"Wu and Weld CIKM 2007"
Citation
Wu, F. and Weld, D. S. 2007. Autonomously semantifying wikipedia. In Proceedings of the Sixteenth ACM Conference on Conference on information and Knowledge Management (Lisbon, Portugal, November 06 - 10, 2007). CIKM '07. ACM, New York, NY, 41-50.
Online version
Summary
This is the paper paper that describes a the Information Extraction prototype, KYLIN, in the task of Wikipedia Refinement. Wikipedia is a accurate source of data but there are still problems of incompleteness, duplicates, and ambiguities. Two problems are addressed in the paper, 1) infobox completion, and 2) link generation. The authors used a three step procedure to tackle the infobox completion task:
- Preprocessing
- Schema of infobox for a class was defined by first grouping articles with the same infobox template names and then selecting the most common attributes (used in >15% articles) from them.

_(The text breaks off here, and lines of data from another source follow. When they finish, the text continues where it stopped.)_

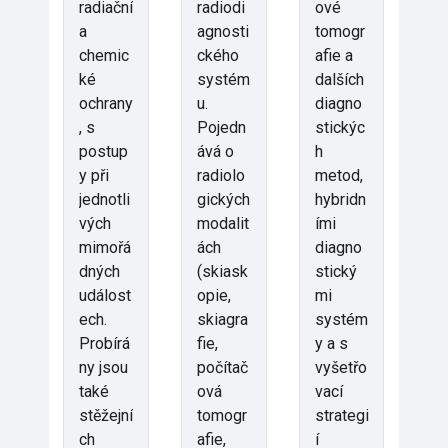
radiační
radiodi
ové
a
agnosti
tomogr
chemic
ckého
afie a
ké
systém
dalších
ochrany
u.
diagno
, s
Pojedn
stickýc
postup
ává o
h
y při
radiolo
metod,
jednotli
gických
hybridn
vých
modalit
ími
mimořá
ách
diagno
dných
(skiask
stický
událost
opie,
mi
ech.
skiagra
systém
Probírá
fie,
y a s
ny jsou
počítač
vyšetřo
také
ová
vací
stěžejní
tomogr
strategi
ch
afie,
í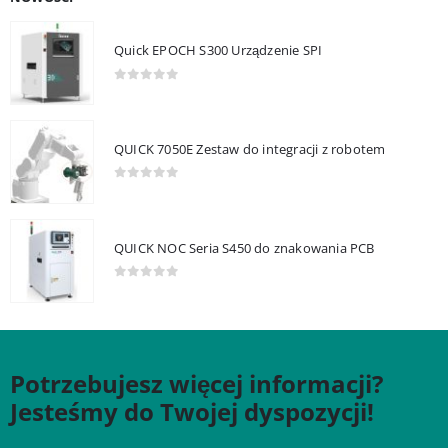
Quick EPOCH S300 Urządzenie SPI
0
out of 5
QUICK 7050E Zestaw do integracji z robotem
0
out of 5
QUICK NOC Seria S450 do znakowania PCB
0
out of 5
Potrzebujesz więcej informacji?
Jesteśmy do Twojej dyspozycji!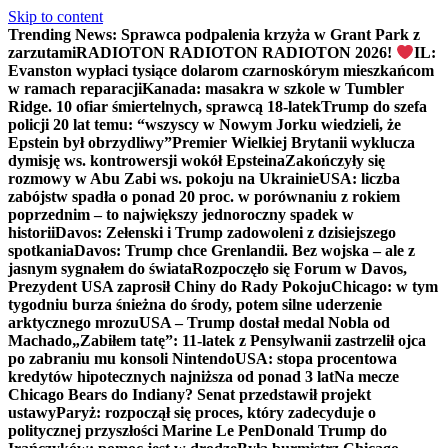
Skip to content
Trending News:
Sprawca podpalenia krzyża w Grant Park z
zarzutami
RADIOTON RADIOTON RADIOTON 2026!
IL:
Evanston wypłaci tysiące dolarom czarnoskórym mieszkańcom
w ramach reparacji
Kanada: masakra w szkole w Tumbler
Ridge. 10 ofiar śmiertelnych, sprawcą 18-latek
Trump do szefa
policji 20 lat temu: “wszyscy w Nowym Jorku wiedzieli, że
Epstein był obrzydliwy”
Premier Wielkiej Brytanii wyklucza
dymisję ws. kontrowersji wokół Epsteina
Zakończyły się
rozmowy w Abu Zabi ws. pokoju na Ukrainie
USA: liczba
zabójstw spadła o ponad 20 proc. w porównaniu z rokiem
poprzednim – to największy jednoroczny spadek w
historii
Davos: Zełenski i Trump zadowoleni z dzisiejszego
spotkania
Davos: Trump chce Grenlandii. Bez wojska – ale z
jasnym sygnałem do świata
Rozpoczęło się Forum w Davos,
Prezydent USA zaprosił Chiny do Rady Pokoju
Chicago: w tym
tygodniu burza śnieżna do środy, potem silne uderzenie
arktycznego mrozu
USA – Trump dostał medal Nobla od
Machado
„Zabiłem tatę”: 11-latek z Pensylwanii zastrzelił ojca
po zabraniu mu konsoli Nintendo
USA: stopa procentowa
kredytów hipotecznych najniższa od ponad 3 lat
Na mecze
Chicago Bears do Indiany? Senat przedstawił projekt
ustawy
Paryż: rozpoczął się proces, który zadecyduje o
politycznej przyszłości Marine Le Pen
Donald Trump do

- Training data was generated by selecting (using heuristics) a unique sentence in the documents that contain attributes as the positive sample. The rest of the sentences in the documents are used as negative samples.
- Document & Sentence Classification
- A candidate document is identified using a heuristic approach: 1) to find list pages that match infobox class keywords, 2) and then classify the articles from the list pages based on their category tags.
- A candidate sentence is identified using a classifier MaxEnt with bagging bagging with features: words and their POS tags.
- Attribute Extraction
- Negative training examples are ignored if sentences were classified as an candidate sentence in the previous step.
- Attribute values are identified using CRF, one classifier for each attribute.
Link Generation was done also rather heuristically. The evaluation was done on Wikipedia 2007.02.06 data.
Related papers
This prototype was later used in a more general task of open domain information extraction task in Wu and Weld, ACL 2010.